Services: This section defines the services that make up your application. Here, you only have one service: postgres.
Postgres: This section defines the configuration for the postgres service.
image: postgres:latest
This line specifies the Docker image to use for the service. Here, it’s using the official postgres:latest image, which pulls the latest version of the PostgreSQL database server.
Environment: This section defines environment variables for the container. These variables will be accessible in the container during runtime.
POSTGRES_USER:Sets the username for the PostgreSQL database.
POSTGRES_PASSWORD: Sets the password for the PostgreSQL database. Here it is secretPassw0rd.
POSTGRES_DB: Set to create the database. The database is set to alt_netflix_db
Ports: This section maps ports on the host machine to ports inside the container. Here, it maps port 5434 t0 5432 inside the container. This allows you to connect to the PostgreSQL database from the host machine using port 5434.
Volumes: This section defines persistent storage for the container. Volumes allow data to persist even if the container is recreated.

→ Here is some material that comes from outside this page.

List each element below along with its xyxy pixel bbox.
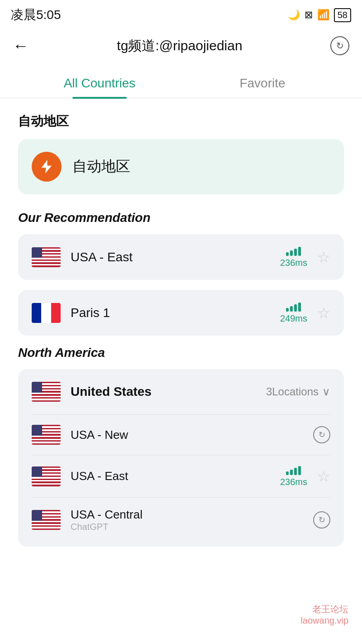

./pg_data:/var/lib/postgresql/data
: This mounts the local directory ./pg_data on the host machine to the /var/lib/postgresql/data directory inside the container. This directory stores the actual database data, ensuring it persists across container restarts../data:/data
: This mounts the local directory./data
on the host machine to the /data directory inside the container../infra_scripts/init.sql:/docker-entrypoint-initdb.d/init.sql
: his mounts the local file ./infra_scripts/init.sql on the host machine to the/docker-entrypoint-initdb.d/init.sql
directory inside the container. This allows you to run an initialization script when the container starts, potentially for setting up database schema or other configurations.
Test Service
In the terminal type Docker-compose up -d
and press enter. You can use PGADMIN software or DbWeaver to connect with the credentials.
Python Script
I used pysycopg2 library to access postgres database with python
import psycopg2
import os
from dotenv import load_dotenv
load_dotenv()
# create a connection
def _get_pg_cred():
return {
"user": os.environ.get("POSTGRES_USER"),
"password": os.environ.get("POSTGRES_PASSWORD"),
"port": os.environ.get("POSTGRES_PORT", 5434),
"host": os.environ.get("POSTGRES_HOST", "0.0.0.0"),
"db_name": os.environ.get("POSTGRES_DB"),
}
def start_postgres_connection():
creds = _get_pg_cred()
connection = psycopg2.connect(
dbname=creds["db_name"],
user=creds["user"],
password=creds["password"],
host=creds["host"],
port=creds["port"],
)
return connection
def query_database(connection, query_str):
conn = connection
cursor = conn.cursor()
cursor.execute(query_str)
rows = cursor.fetchall()
cursor.close()
conn.close()
return rows
from db_manager import start_postgres_connection, query_database
if __name__ == "__main__":
conn = start_postgres_connection()
query = """
SELECT COUNT(*) AS TOTAL_RECORDS
FROM MOVIE_DATA.NETFLIX_DATA;
"""
result = query_database(connection=conn, query_str=query)
print(result)
Conclusion
In this article, you learnt how to use Docker Compose to create a PostgreSQL image and run a Python script to execute SQL files against the PostgreSQL database.